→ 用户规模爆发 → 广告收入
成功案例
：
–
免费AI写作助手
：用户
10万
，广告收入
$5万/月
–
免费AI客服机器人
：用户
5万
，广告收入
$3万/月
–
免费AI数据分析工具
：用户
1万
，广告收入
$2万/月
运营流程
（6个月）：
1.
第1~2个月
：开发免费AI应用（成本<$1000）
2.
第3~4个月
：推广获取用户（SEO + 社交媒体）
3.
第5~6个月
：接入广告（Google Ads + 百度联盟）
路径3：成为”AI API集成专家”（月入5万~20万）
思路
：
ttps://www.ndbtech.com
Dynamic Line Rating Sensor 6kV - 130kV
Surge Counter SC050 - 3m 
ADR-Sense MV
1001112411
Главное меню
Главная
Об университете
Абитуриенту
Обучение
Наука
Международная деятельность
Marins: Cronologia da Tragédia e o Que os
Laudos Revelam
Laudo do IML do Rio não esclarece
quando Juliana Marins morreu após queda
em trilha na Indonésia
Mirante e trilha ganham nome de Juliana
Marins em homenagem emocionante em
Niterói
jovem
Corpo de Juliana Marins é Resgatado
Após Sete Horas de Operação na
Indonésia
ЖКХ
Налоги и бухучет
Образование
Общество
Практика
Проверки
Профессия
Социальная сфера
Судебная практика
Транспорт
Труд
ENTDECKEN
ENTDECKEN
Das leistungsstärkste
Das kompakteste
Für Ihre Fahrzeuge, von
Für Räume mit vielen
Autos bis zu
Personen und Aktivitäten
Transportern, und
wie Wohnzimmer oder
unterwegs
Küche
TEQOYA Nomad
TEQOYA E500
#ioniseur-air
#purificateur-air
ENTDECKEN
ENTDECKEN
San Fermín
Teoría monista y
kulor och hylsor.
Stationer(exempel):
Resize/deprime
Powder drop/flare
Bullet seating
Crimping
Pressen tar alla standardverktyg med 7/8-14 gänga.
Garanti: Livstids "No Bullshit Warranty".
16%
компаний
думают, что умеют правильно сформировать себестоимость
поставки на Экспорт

__What you will do__: Write the material out again in full, leaving no line out.

__Written response__:
→ 用户规模爆发 → 广告收入
成功案例
：
–
免费AI写作助手
：用户
10万
，广告收入
$5万/月
–
免费AI客服机器人
：用户
5万
，广告收入
$3万/月
–
免费AI数据分析工具
：用户
1万
，广告收入
$2万/月
运营流程
（6个月）：
1.
第1~2个月
：开发免费AI应用（成本<$1000）
2.
第3~4个月
：推广获取用户（SEO + 社交媒体）
3.
第5~6个月
：接入广告（Google Ads + 百度联盟）
路径3：成为”AI API集成专家”（月入5万~20万）
思路
：
ttps://www.ndbtech.com
Dynamic Line Rating Sensor 6kV - 130kV
Surge Counter SC050 - 3m 
ADR-Sense MV
1001112411
Главное меню
Главная
Об университете
Абитуриенту
Обучение
Наука
Международная деятельность
Marins: Cronologia da Tragédia e o Que os
Laudos Revelam
Laudo do IML do Rio não esclarece
quando Juliana Marins morreu após queda
em trilha na Indonésia
Mirante e trilha ganham nome de Juliana
Marins em homenagem emocionante em
Niterói
jovem
Corpo de Juliana Marins é Resgatado
Após Sete Horas de Operação na
Indonésia
ЖКХ
Налоги и бухучет
Образование
Общество
Практика
Проверки
Профессия
Социальная сфера
Судебная практика
Транспорт
Труд
ENTDECKEN
ENTDECKEN
Das leistungsstärkste
Das kompakteste
Für Ihre Fahrzeuge, von
Für Räume mit vielen
Autos bis zu
Personen und Aktivitäten
Transportern, und
wie Wohnzimmer oder
unterwegs
Küche
TEQOYA Nomad
TEQOYA E500
#ioniseur-air
#purificateur-air
ENTDECKEN
ENTDECKEN
San Fermín
Teoría monista y
kulor och hylsor.
Stationer(exempel):
Resize/deprime
Powder drop/flare
Bullet seating
Crimping
Pressen tar alla standardverktyg med 7/8-14 gänga.
Garanti: Livstids "No Bullshit Warranty".
16%
компаний
думают, что умеют правильно сформировать себестоимость
поставки на Экспорт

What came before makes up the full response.